[[ Data records, beginning ]]

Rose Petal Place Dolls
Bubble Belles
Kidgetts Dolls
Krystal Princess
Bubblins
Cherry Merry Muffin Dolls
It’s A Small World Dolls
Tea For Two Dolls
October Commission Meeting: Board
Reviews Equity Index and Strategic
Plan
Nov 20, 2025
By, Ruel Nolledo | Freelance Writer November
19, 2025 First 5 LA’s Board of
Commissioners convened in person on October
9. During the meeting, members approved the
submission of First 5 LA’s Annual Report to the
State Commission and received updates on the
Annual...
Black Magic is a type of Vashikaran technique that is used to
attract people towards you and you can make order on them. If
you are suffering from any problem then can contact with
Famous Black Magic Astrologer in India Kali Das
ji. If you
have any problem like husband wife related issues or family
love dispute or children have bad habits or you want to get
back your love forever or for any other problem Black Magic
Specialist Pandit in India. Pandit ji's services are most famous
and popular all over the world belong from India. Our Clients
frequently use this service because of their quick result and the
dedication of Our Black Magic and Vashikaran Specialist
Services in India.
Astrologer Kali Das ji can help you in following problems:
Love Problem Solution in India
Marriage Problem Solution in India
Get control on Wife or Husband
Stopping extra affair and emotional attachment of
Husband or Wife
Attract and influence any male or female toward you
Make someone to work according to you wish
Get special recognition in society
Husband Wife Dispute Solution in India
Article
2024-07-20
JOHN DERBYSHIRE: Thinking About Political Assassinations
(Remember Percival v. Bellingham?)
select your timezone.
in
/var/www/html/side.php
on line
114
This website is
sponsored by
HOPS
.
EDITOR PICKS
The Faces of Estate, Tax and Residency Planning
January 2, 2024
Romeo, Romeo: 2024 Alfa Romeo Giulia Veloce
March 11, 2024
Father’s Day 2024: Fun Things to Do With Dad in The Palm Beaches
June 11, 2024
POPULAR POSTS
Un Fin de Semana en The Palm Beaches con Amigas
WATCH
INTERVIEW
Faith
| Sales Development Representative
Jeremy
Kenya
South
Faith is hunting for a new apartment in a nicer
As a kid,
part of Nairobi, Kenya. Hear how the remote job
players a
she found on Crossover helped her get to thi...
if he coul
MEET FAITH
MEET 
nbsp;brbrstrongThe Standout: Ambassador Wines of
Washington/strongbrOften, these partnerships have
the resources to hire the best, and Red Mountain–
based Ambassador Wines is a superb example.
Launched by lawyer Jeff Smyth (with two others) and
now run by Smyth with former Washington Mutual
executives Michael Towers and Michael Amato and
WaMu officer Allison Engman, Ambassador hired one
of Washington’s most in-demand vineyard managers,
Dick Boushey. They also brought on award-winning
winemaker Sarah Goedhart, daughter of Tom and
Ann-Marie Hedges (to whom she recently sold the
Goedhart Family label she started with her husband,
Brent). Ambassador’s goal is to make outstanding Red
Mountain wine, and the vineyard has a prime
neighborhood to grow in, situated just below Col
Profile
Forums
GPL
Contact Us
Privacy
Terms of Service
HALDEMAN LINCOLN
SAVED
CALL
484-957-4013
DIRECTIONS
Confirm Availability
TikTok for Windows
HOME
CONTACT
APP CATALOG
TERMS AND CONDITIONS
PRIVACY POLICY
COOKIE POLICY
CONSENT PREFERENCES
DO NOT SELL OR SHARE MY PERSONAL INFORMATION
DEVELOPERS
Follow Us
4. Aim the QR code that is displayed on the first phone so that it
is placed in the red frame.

[[ Data records, end ]]

# [Your instructions]
Copy each line of the entries exactly.

# [Result]
Rose Petal Place Dolls
Bubble Belles
Kidgetts Dolls
Krystal Princess
Bubblins
Cherry Merry Muffin Dolls
It’s A Small World Dolls
Tea For Two Dolls
October Commission Meeting: Board
Reviews Equity Index and Strategic
Plan
Nov 20, 2025
By, Ruel Nolledo | Freelance Writer November
19, 2025 First 5 LA’s Board of
Commissioners convened in person on October
9. During the meeting, members approved the
submission of First 5 LA’s Annual Report to the
State Commission and received updates on the
Annual...
Black Magic is a type of Vashikaran technique that is used to
attract people towards you and you can make order on them. If
you are suffering from any problem then can contact with
Famous Black Magic Astrologer in India Kali Das
ji. If you
have any problem like husband wife related issues or family
love dispute or children have bad habits or you want to get
back your love forever or for any other problem Black Magic
Specialist Pandit in India. Pandit ji's services are most famous
and popular all over the world belong from India. Our Clients
frequently use this service because of their quick result and the
dedication of Our Black Magic and Vashikaran Specialist
Services in India.
Astrologer Kali Das ji can help you in following problems:
Love Problem Solution in India
Marriage Problem Solution in India
Get control on Wife or Husband
Stopping extra affair and emotional attachment of
Husband or Wife
Attract and influence any male or female toward you
Make someone to work according to you wish
Get special recognition in society
Husband Wife Dispute Solution in India
Article
2024-07-20
JOHN DERBYSHIRE: Thinking About Political Assassinations
(Remember Percival v. Bellingham?)
select your timezone.
in
/var/www/html/side.php
on line
114
This website is
sponsored by
HOPS
.
EDITOR PICKS
The Faces of Estate, Tax and Residency Planning
January 2, 2024
Romeo, Romeo: 2024 Alfa Romeo Giulia Veloce
March 11, 2024
Father’s Day 2024: Fun Things to Do With Dad in The Palm Beaches
June 11, 2024
POPULAR POSTS
Un Fin de Semana en The Palm Beaches con Amigas
WATCH
INTERVIEW
Faith
| Sales Development Representative
Jeremy
Kenya
South
Faith is hunting for a new apartment in a nicer
As a kid,
part of Nairobi, Kenya. Hear how the remote job
players a
she found on Crossover helped her get to thi...
if he coul
MEET FAITH
MEET 
nbsp;brbrstrongThe Standout: Ambassador Wines of
Washington/strongbrOften, these partnerships have
the resources to hire the best, and Red Mountain–
based Ambassador Wines is a superb example.
Launched by lawyer Jeff Smyth (with two others) and
now run by Smyth with former Washington Mutual
executives Michael Towers and Michael Amato and
WaMu officer Allison Engman, Ambassador hired one
of Washington’s most in-demand vineyard managers,
Dick Boushey. They also brought on award-winning
winemaker Sarah Goedhart, daughter of Tom and
Ann-Marie Hedges (to whom she recently sold the
Goedhart Family label she started with her husband,
Brent). Ambassador’s goal is to make outstanding Red
Mountain wine, and the vineyard has a prime
neighborhood to grow in, situated just below Col
Profile
Forums
GPL
Contact Us
Privacy
Terms of Service
HALDEMAN LINCOLN
SAVED
CALL
484-957-4013
DIRECTIONS
Confirm Availability
TikTok for Windows
HOME
CONTACT
APP CATALOG
TERMS AND CONDITIONS
PRIVACY POLICY
COOKIE POLICY
CONSENT PREFERENCES
DO NOT SELL OR SHARE MY PERSONAL INFORMATION
DEVELOPERS
Follow Us
4. Aim the QR code that is displayed on the first phone so that it
is placed in the red frame.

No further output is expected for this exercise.